Start of Data extract

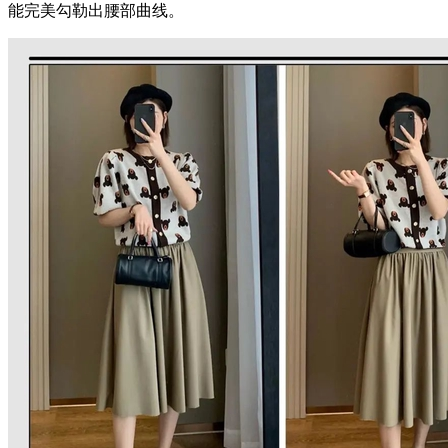
能完美勾勒出腰部曲线。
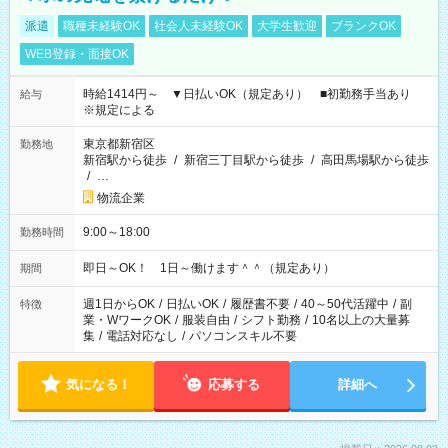
派遣
職種未経験OK
社会人未経験OK
大学生歓迎
ブランクOK
WEB登録・面接OK
時給1414円～ ▼日払いOK（規定あり） ■初勤務手当あり
給与
※規定による
東京都新宿区
勤務地
新宿駅から徒歩
/
新宿三丁目駅から徒歩
/
高田馬場駅から徒歩
/
…
物流企業
9:00～18:00
勤務時間
即日～OK！ 1日～働けます＾＾（規定あり）
期間
週1日からOK
/
日払いOK
/
履歴書不要
/
40～50代活躍中
/
副
特徴
業・WワークOK
/
服装自由
/
シフト勤務
/
10名以上の大量募
集
/
電話対応なし
/
パソコンスキル不要
気になる！
応募する
詳細へ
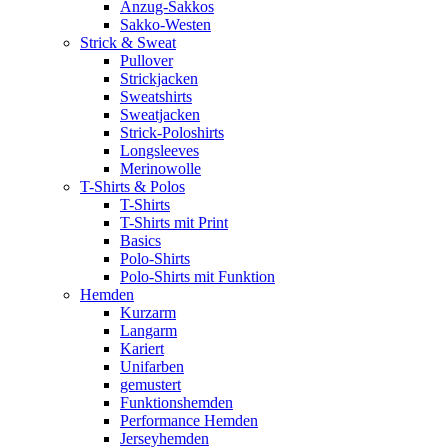
Anzug-Sakkos
Sakko-Westen
Strick & Sweat
Pullover
Strickjacken
Sweatshirts
Sweatjacken
Strick-Poloshirts
Longsleeves
Merinowolle
T-Shirts & Polos
T-Shirts
T-Shirts mit Print
Basics
Polo-Shirts
Polo-Shirts mit Funktion
Hemden
Kurzarm
Langarm
Kariert
Unifarben
gemustert
Funktionshemden
Performance Hemden
Jerseyhemden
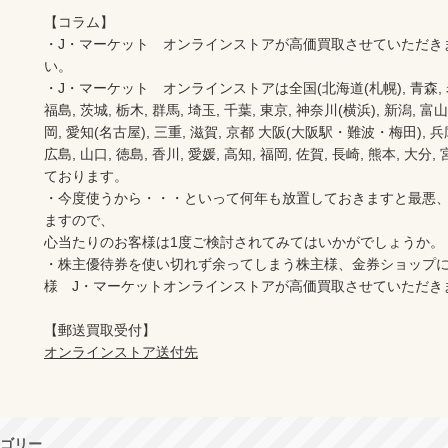
【コラム】

・J・マーケット　オンラインストアが高価買取させていただき
い。　　

・J・マーケット　オンラインストアは全国(北海道(札幌), 青森, 岩手(
福島, 茨城, 栃木, 群馬, 埼玉, 千葉, 東京, 神奈川(横浜), 新潟, 富山,
岡, 愛知(名古屋), 三重, 滋賀, 京都 大阪(大阪駅・難波・梅田), 兵庫,
広島, 山口, 徳島, 香川, 愛媛, 高知, 福岡, 佐賀, 長崎, 熊本, 大
ております。

・今度使うから・・・といって何年も放置しておきますと最悪
ますので、

心当たりのお客様は1度ご検討されてみてはいかがでしょうか。

・株主優待券を使い切れず余ってしまう株主様、金券ショップ
様　J・マーケットオンラインストアが高価買取させていただき
オンラインストア送付先
ゴリー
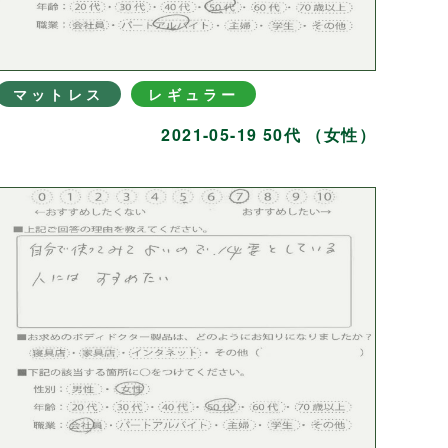
マットレス
レギュラー
2021-05-19 50代 （女性）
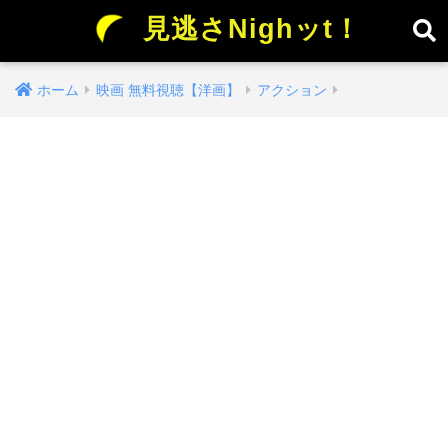
見逃さNighッt！
ホーム
映画 無料視聴【洋画】
アクション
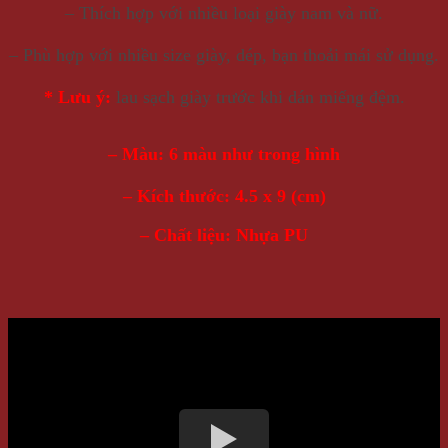
– Thích hợp với nhiều loại giày nam và nữ.
– Phù hợp với nhiều size giày, dép, bạn thoải mái sử dụng.
* Lưu ý:
lau sạch giày trước khi dán miếng đệm.
– Màu: 6 màu như trong hình
– Kích thước: 4.5 x 9 (cm)
– Chất liệu: Nhựa PU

End of Data extract

# What the task requires:
The goal is an exact reprint of the entries, leaving out the pictures.

# Solved problem:
能完美勾勒出腰部曲线。
派遣
職種未経験OK
社会人未経験OK
大学生歓迎
ブランクOK
WEB登録・面接OK
時給1414円～ ▼日払いOK（規定あり） ■初勤務手当あり
給与
※規定による
東京都新宿区
勤務地
新宿駅から徒歩
/
新宿三丁目駅から徒歩
/
高田馬場駅から徒歩
/
…
物流企業
9:00～18:00
勤務時間
即日～OK！ 1日～働けます＾＾（規定あり）
期間
週1日からOK
/
日払いOK
/
履歴書不要
/
40～50代活躍中
/
副
特徴
業・WワークOK
/
服装自由
/
シフト勤務
/
10名以上の大量募
集
/
電話対応なし
/
パソコンスキル不要
気になる！
応募する
詳細へ
Anzug-Sakkos
Sakko-Westen
Strick & Sweat
Pullover
Strickjacken
Sweatshirts
Sweatjacken
Strick-Poloshirts
Longsleeves
Merinowolle
T-Shirts & Polos
T-Shirts
T-Shirts mit Print
Basics
Polo-Shirts
Polo-Shirts mit Funktion
Hemden
Kurzarm
Langarm
Kariert
Unifarben
gemustert
Funktionshemden
Performance Hemden
Jerseyhemden
【コラム】

・J・マーケット　オンラインストアが高価買取させていただき
い。　　

・J・マーケット　オンラインストアは全国(北海道(札幌), 青森, 岩手(
福島, 茨城, 栃木, 群馬, 埼玉, 千葉, 東京, 神奈川(横浜), 新潟, 富山,
岡, 愛知(名古屋), 三重, 滋賀, 京都 大阪(大阪駅・難波・梅田), 兵庫,
広島, 山口, 徳島, 香川, 愛媛, 高知, 福岡, 佐賀, 長崎, 熊本, 大
ております。

・今度使うから・・・といって何年も放置しておきますと最悪
ますので、

心当たりのお客様は1度ご検討されてみてはいかがでしょうか。

・株主優待券を使い切れず余ってしまう株主様、金券ショップ
様　J・マーケットオンラインストアが高価買取させていただき
オンラインストア送付先
ゴリー
マットレス
レギュラー
2021-05-19 50代 （女性）
見逃さNighッt！
ホーム
映画 無料視聴【洋画】
アクション
– Thích hợp với nhiều loại giày nam và nữ.
– Phù hợp với nhiều size giày, dép, bạn thoải mái sử dụng.
* Lưu ý:
lau sạch giày trước khi dán miếng đệm.
– Màu: 6 màu như trong hình
– Kích thước: 4.5 x 9 (cm)
– Chất liệu: Nhựa PU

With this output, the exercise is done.